• **PROVIDED ENTRIES**
=-=-=
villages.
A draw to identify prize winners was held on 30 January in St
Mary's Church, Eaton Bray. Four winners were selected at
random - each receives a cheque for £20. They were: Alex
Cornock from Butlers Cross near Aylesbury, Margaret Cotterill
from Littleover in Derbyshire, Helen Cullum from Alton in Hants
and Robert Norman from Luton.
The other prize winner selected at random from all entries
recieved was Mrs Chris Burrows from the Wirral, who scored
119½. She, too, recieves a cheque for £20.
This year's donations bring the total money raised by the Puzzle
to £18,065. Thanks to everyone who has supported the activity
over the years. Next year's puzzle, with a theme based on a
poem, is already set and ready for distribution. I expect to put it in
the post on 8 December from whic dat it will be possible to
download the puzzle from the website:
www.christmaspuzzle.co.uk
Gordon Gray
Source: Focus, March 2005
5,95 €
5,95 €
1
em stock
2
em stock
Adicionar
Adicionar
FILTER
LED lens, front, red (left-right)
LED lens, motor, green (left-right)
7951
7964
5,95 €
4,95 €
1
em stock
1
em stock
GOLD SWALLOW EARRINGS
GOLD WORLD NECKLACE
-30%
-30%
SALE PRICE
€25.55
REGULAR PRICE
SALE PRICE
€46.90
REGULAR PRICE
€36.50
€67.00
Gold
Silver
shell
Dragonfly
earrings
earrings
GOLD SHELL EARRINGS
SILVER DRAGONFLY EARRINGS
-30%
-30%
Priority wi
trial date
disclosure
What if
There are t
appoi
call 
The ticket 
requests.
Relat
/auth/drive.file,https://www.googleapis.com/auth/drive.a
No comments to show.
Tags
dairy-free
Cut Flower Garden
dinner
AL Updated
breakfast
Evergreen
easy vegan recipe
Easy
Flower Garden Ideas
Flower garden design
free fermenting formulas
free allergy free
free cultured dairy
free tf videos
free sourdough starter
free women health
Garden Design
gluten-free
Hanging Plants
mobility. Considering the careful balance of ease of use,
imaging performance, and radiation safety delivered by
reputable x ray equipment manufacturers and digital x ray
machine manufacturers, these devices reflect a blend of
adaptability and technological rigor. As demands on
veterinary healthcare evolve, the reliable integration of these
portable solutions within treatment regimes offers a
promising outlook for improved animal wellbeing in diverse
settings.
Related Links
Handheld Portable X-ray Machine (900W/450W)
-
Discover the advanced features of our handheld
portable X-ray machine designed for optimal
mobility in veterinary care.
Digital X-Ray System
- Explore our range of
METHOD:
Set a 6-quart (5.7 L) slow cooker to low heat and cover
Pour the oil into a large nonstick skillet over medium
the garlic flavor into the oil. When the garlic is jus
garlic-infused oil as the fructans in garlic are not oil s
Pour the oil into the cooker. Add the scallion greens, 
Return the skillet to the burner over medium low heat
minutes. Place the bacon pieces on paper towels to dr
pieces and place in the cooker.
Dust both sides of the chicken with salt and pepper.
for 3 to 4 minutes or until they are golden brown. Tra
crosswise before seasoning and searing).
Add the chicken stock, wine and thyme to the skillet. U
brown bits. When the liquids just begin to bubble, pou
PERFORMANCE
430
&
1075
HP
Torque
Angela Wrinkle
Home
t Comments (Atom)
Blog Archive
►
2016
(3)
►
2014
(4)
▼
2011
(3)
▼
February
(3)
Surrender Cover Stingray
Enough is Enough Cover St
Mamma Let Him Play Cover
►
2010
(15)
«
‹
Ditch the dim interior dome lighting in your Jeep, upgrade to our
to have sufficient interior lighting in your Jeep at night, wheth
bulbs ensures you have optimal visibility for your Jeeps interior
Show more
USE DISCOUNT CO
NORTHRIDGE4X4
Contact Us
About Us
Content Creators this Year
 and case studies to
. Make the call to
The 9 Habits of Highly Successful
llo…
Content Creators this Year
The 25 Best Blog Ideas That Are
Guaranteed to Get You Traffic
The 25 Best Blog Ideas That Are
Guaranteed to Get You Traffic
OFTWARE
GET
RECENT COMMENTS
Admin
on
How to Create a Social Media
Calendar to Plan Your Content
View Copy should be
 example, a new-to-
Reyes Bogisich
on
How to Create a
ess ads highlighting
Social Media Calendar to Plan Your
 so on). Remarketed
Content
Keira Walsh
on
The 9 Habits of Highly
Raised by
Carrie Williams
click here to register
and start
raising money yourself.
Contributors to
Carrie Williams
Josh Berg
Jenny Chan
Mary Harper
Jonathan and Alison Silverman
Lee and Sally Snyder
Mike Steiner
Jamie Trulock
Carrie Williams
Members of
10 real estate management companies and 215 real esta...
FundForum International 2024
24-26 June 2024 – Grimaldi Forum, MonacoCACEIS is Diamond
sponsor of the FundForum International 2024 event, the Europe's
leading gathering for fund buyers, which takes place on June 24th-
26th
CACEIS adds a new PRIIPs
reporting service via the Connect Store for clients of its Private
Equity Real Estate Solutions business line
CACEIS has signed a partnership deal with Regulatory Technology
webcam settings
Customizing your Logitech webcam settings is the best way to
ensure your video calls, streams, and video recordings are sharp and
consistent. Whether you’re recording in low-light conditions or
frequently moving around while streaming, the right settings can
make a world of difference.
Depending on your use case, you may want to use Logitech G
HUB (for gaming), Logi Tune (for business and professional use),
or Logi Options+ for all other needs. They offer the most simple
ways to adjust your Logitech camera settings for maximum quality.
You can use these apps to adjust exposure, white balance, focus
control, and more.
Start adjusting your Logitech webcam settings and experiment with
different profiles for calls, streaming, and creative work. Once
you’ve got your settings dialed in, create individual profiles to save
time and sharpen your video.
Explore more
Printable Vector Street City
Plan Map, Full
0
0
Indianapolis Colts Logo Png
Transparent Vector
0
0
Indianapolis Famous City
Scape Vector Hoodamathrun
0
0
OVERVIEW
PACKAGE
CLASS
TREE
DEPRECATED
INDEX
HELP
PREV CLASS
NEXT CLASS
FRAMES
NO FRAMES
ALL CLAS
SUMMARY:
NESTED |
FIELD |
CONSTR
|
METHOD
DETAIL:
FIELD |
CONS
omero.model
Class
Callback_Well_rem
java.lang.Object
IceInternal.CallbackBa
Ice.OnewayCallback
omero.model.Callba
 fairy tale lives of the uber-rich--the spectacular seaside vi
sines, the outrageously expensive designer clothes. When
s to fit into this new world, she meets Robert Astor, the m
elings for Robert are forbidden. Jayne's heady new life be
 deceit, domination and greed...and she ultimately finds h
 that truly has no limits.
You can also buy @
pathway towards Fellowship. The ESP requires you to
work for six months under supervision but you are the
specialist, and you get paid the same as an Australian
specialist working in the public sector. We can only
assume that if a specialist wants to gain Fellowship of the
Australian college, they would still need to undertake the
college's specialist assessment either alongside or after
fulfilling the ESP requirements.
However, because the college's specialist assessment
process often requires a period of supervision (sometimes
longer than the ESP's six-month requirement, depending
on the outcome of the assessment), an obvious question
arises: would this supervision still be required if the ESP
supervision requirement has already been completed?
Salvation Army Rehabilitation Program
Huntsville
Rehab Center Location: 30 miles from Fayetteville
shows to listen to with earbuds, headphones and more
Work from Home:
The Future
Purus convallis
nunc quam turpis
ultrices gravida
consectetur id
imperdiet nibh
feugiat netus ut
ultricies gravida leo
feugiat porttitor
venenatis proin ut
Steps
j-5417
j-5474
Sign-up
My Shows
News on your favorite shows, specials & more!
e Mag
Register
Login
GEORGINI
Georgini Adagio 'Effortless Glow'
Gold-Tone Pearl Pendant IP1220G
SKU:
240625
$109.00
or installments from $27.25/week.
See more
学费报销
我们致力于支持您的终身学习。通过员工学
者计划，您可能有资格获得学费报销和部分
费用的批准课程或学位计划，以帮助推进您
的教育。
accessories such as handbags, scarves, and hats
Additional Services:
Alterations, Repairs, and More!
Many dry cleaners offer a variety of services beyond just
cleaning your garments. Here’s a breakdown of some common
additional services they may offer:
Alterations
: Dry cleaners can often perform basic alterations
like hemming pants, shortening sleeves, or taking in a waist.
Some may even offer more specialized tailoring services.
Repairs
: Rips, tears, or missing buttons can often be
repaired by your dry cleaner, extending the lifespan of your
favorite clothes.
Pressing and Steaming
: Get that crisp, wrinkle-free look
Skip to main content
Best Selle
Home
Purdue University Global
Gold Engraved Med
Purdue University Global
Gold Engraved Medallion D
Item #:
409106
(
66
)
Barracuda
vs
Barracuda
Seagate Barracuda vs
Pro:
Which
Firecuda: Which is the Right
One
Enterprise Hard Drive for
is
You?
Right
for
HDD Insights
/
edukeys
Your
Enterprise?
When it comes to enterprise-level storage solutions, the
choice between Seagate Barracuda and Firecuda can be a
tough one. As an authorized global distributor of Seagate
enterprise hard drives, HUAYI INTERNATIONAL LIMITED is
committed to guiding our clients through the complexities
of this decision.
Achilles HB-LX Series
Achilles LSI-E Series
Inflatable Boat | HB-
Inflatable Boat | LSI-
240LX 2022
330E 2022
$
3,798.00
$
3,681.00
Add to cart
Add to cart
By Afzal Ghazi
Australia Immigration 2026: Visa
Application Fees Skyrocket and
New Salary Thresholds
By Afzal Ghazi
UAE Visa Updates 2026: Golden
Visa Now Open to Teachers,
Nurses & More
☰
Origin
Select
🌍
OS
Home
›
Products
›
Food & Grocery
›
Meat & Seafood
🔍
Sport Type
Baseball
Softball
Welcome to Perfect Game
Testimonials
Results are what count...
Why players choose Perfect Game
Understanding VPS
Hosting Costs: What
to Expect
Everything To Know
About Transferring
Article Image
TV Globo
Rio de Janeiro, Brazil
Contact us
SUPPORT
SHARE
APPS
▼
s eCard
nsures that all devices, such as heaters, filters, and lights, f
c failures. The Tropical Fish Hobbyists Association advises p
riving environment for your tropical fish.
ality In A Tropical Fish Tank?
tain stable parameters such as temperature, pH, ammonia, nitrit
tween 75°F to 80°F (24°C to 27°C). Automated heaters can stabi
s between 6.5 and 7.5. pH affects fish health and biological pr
=-=-=
• **WHAT NEEDS TO BE DONE**
In the entries, find every line holding "money" and copy it.

• **ANSWER TO THE PROBLEM**
This year's donations bring the total money raised by the Puzzle
raising money yourself.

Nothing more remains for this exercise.